I highly doubt many born prior to 1960 got the vaccine, since it’s given at 12 months. We are left with no herd. Even if every single baby for the next few years got fully vaccinated, we would not achieve minimum herd status.
Which leaves me with another question. If measles and diseases like polio were so deadly prior to vaccination, how is possible that we still have a baby boomer population of 76 million. If measles were so bad, then wouldn’t many more of those babies born have not made it to adulthood? Economists wouldn’t be freaking out that 1/4 of our population is about to retire and now we have to support them financially.
They got measles, got over measles, and built immunity to it. Our current herd immunity is actually based on big chunk of the population that got the infection and got over it, not a vaccinated population. No one wants to see a loved one suffer but the body only gets stronger through challenges. Infectious disease was already fading away prior to vaccines.

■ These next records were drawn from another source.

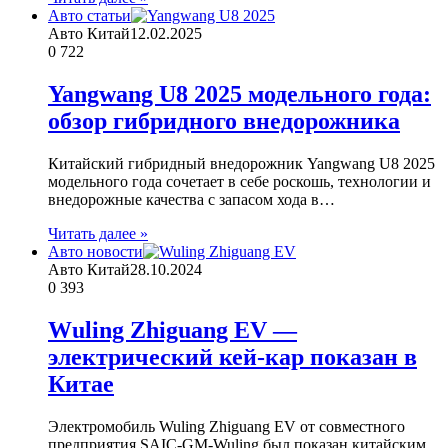
Авто статьи
Авто Китай
12.02.2025
0
722
Yangwang U8 2025 модельного года:
обзор гибридного внедорожника
Китайский гибридный внедорожник Yangwang U8 2025
модельного года сочетает в себе роскошь, технологии и
внедорожные качества с запасом хода в…
Читать далее »
Авто новости
Авто Китай
28.10.2024
0
393
Wuling Zhiguang EV —
электрический кей-кар показан в
Китае
Электромобиль Wuling Zhiguang EV от совместного
предприятия SAIC-GM-Wuling был показан китайским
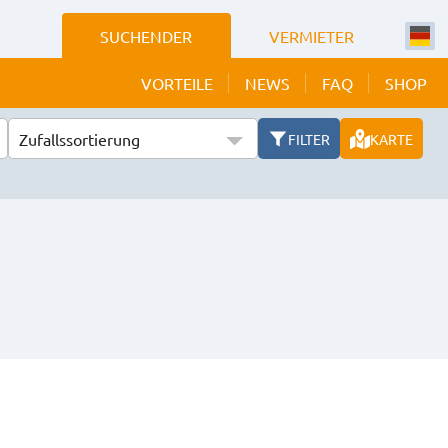
SUCHENDER
VERMIETER
VORTEILE
NEWS
FAQ
SHOP
Zufallssortierung
FILTER
KARTE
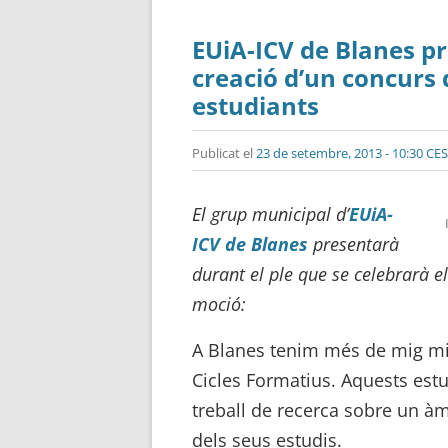
EUiA-ICV de Blanes p
creació d’un concurs 
estudiants
Publicat el
23 de setembre, 2013 - 10:30 CE
El grup municipal d’
EUiA-
ICV de Blanes
presentarà
durant el ple que se celebrarà e
moció:
A Blanes tenim més de mig mile
Cicles Formatius. Aquests est
treball de recerca sobre un àmb
dels seus estudis.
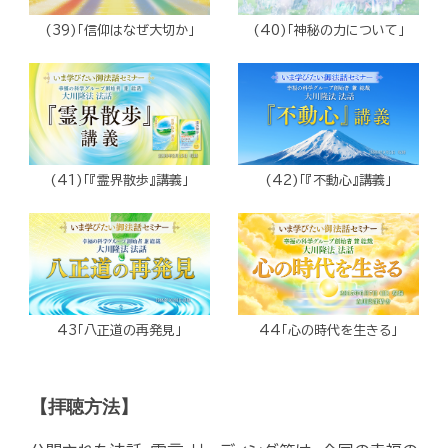
(39)「信仰はなぜ大切か」
(40)「神秘の力について」
(41)「『霊界散歩』講義」
(42)「『不動心』講義」
43「八正道の再発見」
44「心の時代を生きる」
【拝聴方法】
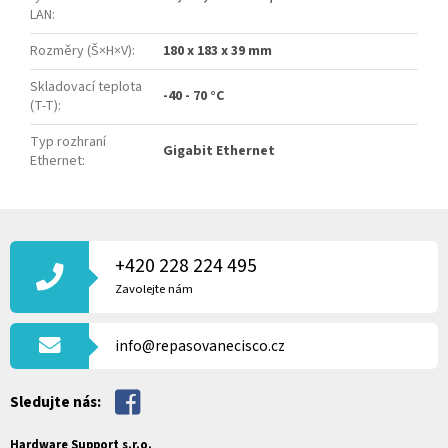
LAN
:
Rozměry (Š×H×V)
:
180 x 183 x 39 mm
Skladovací teplota
-40 - 70 °C
(T-T)
:
Typ rozhraní
Gigabit Ethernet
Ethernet
:
Z
Á
P
+420 228 224 495
A
Zavolejte nám
T
Í
info@repasovanecisco.cz
Sledujte nás:
Hardware Support s.r.o.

With current healthcare intervention trends, I’m curious and often wonder what the American population is going to look like once the baby boomers have all passed on. Are we creating more problems long term for short term benefit? I think the Dalai Lama has said it best:
“We have bigger houses but smaller families; more conveniences but less time. We have more degrees but less sense; more knowledge but less judgement; more experts but more problems; more medicines but less healthiness. We’ve been all the way to the moon and back but have trouble crossing the street to meet the new neighbor. We built more computers to hold more information, to make more copies than ever, but have less communication. We have become long on quantity but short on quality. These are times of fast food but slow digestion; tall man but short character; steep profits but shallow relationships. It is a time when there is much in the window but nothing in the room.”
I’m ok with my sons getting measles but if I want to decrease their chances of death I will keep them away from India. If for some reason I feel called to move to India with my family, I may have to reconsider the measles vaccine. Until then, we welcome the challenges of life to make us stronger.